What to do
Your task is to copy the lines of the data below from the line holding "responsible family travel" through the line holding "typhoid vaccines if", inclusive, exactly and with nothing added.
Source data Block Start
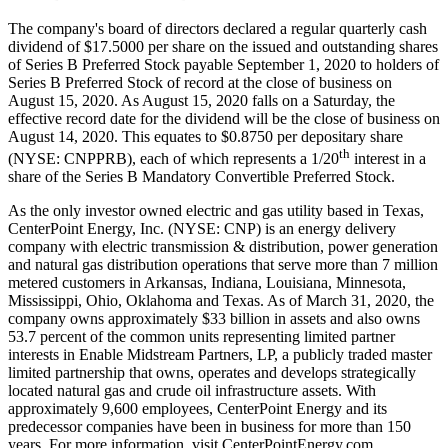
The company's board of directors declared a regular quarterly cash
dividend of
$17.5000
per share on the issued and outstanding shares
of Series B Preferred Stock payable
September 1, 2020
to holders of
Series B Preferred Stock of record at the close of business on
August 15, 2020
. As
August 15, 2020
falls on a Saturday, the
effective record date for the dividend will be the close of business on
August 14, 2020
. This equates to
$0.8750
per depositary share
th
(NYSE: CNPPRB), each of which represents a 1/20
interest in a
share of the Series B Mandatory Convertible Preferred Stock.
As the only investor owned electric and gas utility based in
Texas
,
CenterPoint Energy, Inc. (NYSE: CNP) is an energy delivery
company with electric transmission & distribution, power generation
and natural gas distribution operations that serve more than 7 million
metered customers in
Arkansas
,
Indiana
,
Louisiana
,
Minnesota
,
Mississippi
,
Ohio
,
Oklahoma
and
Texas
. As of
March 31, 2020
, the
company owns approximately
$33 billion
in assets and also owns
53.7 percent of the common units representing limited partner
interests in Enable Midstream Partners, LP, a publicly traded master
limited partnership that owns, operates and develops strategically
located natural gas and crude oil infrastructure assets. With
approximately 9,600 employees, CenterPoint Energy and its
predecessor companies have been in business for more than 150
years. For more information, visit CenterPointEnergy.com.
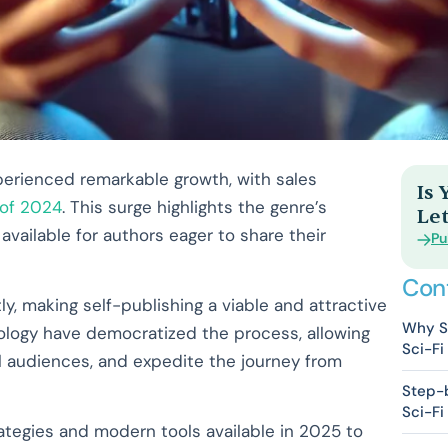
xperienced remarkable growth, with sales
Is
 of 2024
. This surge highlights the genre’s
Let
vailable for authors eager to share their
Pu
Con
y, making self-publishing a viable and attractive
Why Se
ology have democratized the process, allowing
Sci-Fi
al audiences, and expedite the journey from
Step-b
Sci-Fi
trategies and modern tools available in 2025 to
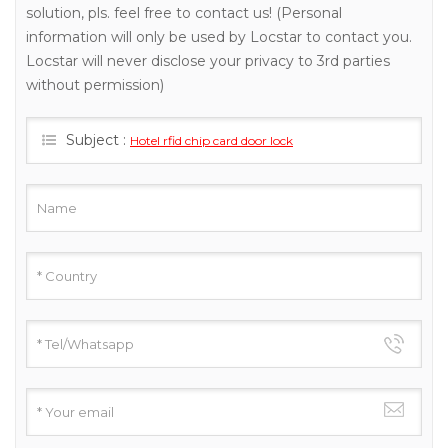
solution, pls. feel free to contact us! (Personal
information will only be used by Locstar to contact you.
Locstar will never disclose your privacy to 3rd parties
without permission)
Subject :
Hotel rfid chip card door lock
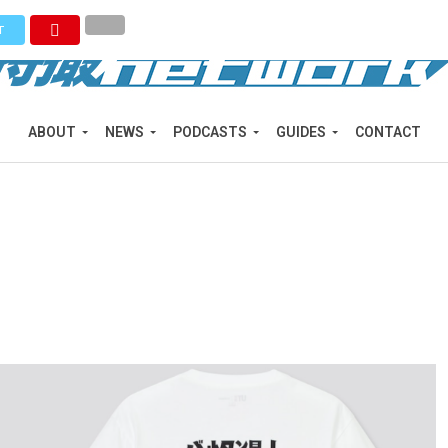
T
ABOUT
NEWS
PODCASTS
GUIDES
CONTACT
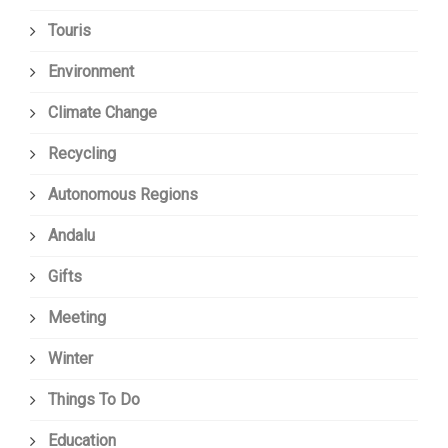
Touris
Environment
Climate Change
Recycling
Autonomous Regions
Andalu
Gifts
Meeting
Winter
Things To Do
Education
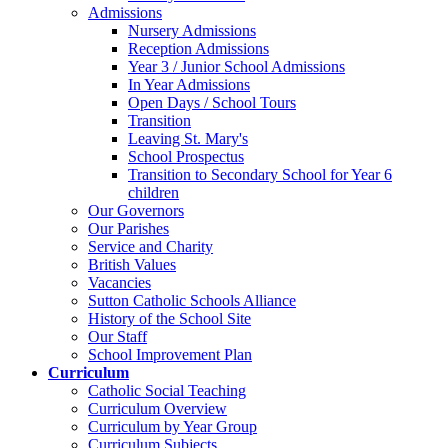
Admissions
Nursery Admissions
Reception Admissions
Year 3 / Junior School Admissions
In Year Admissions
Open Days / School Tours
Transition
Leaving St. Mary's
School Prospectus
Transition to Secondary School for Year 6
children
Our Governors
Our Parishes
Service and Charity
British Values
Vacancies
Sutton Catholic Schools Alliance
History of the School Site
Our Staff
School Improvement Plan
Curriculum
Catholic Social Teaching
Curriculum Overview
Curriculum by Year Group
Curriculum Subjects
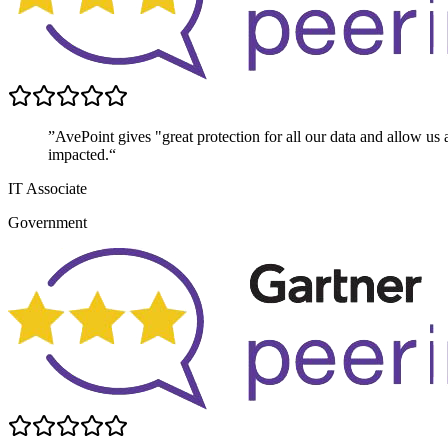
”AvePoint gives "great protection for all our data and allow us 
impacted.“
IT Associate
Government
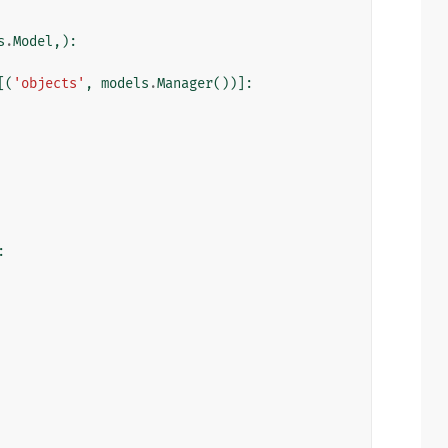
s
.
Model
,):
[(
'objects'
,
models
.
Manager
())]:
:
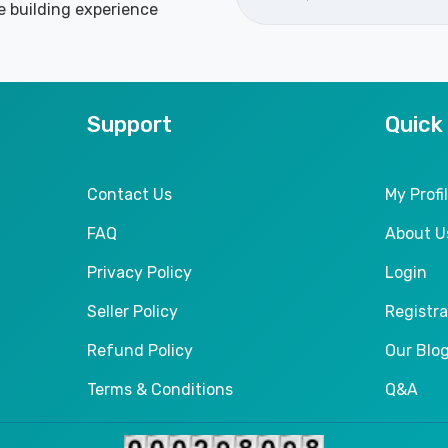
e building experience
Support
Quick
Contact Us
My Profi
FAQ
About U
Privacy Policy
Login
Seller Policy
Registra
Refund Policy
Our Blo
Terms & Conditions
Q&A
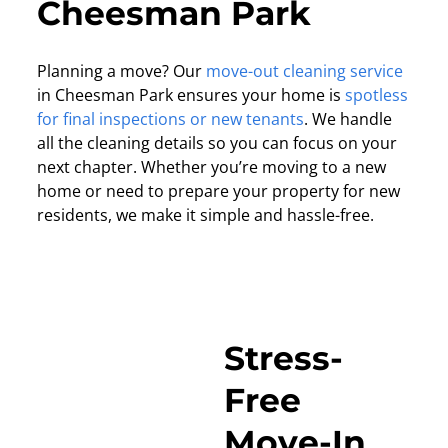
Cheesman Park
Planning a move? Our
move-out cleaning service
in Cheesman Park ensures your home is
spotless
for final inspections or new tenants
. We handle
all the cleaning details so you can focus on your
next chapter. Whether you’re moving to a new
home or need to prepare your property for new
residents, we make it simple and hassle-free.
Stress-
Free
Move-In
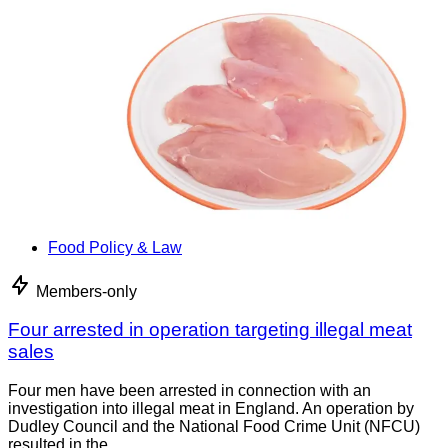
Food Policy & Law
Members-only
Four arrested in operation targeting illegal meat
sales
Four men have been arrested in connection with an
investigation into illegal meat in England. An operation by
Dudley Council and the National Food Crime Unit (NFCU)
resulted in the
Source data Block End
Source data Block Start
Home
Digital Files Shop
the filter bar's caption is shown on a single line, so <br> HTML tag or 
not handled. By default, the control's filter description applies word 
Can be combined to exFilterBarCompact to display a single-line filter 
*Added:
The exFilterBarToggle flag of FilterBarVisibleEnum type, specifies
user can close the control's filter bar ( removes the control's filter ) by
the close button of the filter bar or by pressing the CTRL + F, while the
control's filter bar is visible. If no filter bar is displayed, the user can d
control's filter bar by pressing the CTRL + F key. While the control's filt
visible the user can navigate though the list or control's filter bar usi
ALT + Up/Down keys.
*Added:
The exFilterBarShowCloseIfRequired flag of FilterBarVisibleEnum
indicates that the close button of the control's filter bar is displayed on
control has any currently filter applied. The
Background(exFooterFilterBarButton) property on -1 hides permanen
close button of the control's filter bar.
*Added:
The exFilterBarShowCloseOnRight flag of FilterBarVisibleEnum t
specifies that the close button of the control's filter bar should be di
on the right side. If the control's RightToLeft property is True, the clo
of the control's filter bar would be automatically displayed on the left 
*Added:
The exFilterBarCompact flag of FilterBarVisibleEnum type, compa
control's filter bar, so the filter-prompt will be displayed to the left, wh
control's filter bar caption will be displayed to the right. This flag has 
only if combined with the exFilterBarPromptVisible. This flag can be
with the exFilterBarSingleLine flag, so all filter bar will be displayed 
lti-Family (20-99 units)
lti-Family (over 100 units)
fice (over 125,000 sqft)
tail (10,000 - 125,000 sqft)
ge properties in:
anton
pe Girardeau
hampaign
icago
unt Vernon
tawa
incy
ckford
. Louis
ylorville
Source data Block End
Source data Block Start
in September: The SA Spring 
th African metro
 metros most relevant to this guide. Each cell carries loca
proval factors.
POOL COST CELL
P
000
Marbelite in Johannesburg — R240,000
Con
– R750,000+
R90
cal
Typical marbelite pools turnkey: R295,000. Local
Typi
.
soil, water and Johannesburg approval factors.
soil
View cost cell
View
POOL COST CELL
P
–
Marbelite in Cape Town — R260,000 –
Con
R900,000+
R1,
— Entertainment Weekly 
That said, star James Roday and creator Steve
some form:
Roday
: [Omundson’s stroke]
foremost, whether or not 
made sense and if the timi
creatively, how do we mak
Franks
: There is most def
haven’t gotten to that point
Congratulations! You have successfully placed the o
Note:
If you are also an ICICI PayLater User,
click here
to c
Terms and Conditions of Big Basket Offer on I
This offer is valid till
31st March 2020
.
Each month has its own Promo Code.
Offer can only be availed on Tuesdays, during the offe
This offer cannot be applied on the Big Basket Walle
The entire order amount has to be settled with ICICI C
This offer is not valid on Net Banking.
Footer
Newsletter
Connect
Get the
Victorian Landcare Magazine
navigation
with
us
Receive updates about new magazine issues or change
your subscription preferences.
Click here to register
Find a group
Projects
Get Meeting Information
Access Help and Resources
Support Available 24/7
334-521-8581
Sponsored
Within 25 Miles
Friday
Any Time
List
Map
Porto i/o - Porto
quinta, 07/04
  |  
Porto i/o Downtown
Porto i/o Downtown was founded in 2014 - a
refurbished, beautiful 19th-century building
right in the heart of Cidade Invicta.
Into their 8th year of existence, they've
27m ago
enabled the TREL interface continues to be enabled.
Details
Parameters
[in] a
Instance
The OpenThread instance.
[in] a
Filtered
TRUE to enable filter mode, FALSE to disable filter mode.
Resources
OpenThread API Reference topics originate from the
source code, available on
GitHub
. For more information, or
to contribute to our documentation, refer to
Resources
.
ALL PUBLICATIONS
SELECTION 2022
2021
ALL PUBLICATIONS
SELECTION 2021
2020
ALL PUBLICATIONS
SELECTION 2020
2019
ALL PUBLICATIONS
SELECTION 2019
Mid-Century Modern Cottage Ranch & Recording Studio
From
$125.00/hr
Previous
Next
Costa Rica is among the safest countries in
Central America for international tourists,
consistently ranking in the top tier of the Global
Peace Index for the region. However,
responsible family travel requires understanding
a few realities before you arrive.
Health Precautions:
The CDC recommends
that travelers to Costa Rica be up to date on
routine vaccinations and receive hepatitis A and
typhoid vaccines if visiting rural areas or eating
Source data Block End
Response area
responsible family travel requires understanding
a few realities before you arrive.
Health Precautions:
The CDC recommends
that travelers to Costa Rica be up to date on
routine vaccinations and receive hepatitis A and
typhoid vaccines if visiting rural areas or eating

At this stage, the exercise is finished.